Vivienne Koorland
Freud Museum
House Sutra: From Cape Town to Kathmandu, 2006, presents a schematic image of a house, filled with white lines in a childlike scrawl. A repeated motif in Vivienne Koorland’s paintings, the house floats against a tar-black background, suggesting spatial insecurity and disorientation. That fragmented effect is emphasized by the canvas’s stitched-together surface, atop which are glued scintillating pieces of colored canvas, evenly distributed, evoking flowers or falling snowflakes. As a comforting image of a home built from ruins, it appears to salve an ache; but the reality of dislocation that informs Koorland’s practice—she grew up in South Africa and now resides in New York—is never far away.
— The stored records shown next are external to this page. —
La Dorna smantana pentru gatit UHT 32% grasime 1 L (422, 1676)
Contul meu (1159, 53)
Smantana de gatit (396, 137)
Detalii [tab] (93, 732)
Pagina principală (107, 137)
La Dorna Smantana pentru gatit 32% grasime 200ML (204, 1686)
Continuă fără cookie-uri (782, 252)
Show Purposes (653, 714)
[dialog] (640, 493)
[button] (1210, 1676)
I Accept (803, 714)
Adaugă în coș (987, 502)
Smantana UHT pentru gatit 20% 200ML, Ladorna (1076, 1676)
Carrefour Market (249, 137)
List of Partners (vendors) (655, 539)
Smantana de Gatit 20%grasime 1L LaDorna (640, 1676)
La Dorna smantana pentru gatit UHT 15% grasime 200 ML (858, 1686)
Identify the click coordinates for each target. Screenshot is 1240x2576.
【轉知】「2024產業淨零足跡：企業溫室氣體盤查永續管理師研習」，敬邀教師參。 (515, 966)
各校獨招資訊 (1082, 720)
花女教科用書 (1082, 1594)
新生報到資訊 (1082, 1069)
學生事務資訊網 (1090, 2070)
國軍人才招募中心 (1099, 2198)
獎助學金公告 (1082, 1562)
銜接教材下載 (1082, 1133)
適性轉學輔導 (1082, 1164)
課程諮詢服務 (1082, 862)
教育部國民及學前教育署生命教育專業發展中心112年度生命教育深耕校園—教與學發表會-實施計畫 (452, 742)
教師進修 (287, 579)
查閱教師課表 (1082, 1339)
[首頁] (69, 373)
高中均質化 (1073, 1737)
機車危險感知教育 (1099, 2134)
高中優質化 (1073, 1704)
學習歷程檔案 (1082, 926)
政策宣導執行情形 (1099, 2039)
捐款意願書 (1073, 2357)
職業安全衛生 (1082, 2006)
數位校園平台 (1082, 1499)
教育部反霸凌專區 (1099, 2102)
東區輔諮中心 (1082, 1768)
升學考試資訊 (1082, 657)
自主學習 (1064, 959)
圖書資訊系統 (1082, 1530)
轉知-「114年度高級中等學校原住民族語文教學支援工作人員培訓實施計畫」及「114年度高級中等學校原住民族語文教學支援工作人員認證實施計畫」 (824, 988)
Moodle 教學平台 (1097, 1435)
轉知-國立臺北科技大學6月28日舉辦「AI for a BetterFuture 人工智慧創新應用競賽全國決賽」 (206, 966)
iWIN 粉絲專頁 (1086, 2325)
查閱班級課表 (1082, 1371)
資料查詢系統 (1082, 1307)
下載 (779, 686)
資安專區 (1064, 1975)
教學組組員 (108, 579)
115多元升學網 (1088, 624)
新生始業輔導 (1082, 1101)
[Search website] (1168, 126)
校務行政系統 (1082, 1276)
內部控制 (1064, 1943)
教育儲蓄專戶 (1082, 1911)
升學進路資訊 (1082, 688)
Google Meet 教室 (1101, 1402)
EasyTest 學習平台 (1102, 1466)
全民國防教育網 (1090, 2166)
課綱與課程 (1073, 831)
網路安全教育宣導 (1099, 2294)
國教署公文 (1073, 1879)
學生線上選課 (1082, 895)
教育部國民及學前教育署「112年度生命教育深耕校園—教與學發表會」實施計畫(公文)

Her painting Small Africa, 2004–2006, contains a small map of Africa, above which is written a word that supplies the exhibition’s title: “Reisemalheurs” (Travel Woes), a neologism of Sigmund Freud’s, itself awkwardly but tellingly straddling German and French. Koorland discovered it (in a letter written by Freud) as she prepared for her show, which was beautifully organized by Tamar Garb. The term explains the affinity of these paintings for their setting, the last residence of the founder of psychoanalysis following his flight from Nazi Vienna in 1938. The paintings are hung among a temporary exhibition of Freud’s letters, photographs, and mementos and offer insight into his own ambivalent relation to travel, which alternately inspired joy and distress. He famously collected antiquities during his journeys, filling his consultation room with figurines excavated from places both geographically and historically distant—an archaeological metaphor for his analytic practice.
Koorland’s paintings also dig into the past. The austere and nearly monochromatic Cape Town over Hungary, 1995, displays military huts and handwritten names of South African locales inscribed over a barely legible, upside-down map of Hungary. This cartographic palimpsest is not geographic but mnemonic and is constructed via a hidden logic—for instance, DF MALAN, according to the catalogue, is the former name of Cape Town International Airport, commemorating one of the architects of apartheid. Similar references, unmoored from their past significance, float over the opaque field. There may be an attempt here to call up history, but these paintings’ abbreviated reflections on memory acknowledge the impossibility of fully restoring prior experience.
Poem Painting III (Shadow Painting), 2006, reels off a list of assertions in a child’s cursive: MY WILD STRAWBERRIE, MY SUGARLIZARD, MY COMFORT-BAG, MY SILK-SPINNER, and so on. The insistent use of the word my betrays an exaggerated possessiveness toward things, as if to fend off the ravages of dislocation’s losses. The apparent authenticity of the childish script is, in fact, mimicry. Where these paintings expose their borrowed forms of expression—recycled canvas, simulated handwriting, and appropriated imagery (such as her frequent use of maps)—Koorland’s reisemalheurs reveal their most deeply unsettling aspect: Not even our innermost thoughts are purely our own, as Freud understood; homelessness becomes existential.
But Koorland doesn’t regard travel as solely traumatic; it also, she implies, has a transformative potential. O Bear Me Away On Your Snowy Wings, 2006, captures movement’s wonder and turns the melancholy of displacement into the promise of discovery. With its smaller side canvases flanking the central large one like wings, their stitching pattern evoking feathers, the triptych suggests an imposing white bird. But because this resemblance is schematic, the painting flutters between representation and abstraction. The simplified surface, here cleared of the weight of historical consciousness, proposes a lightening of being—rendered also by the lowercase letters of the image’s schoolgirl-like writing—eager for flight.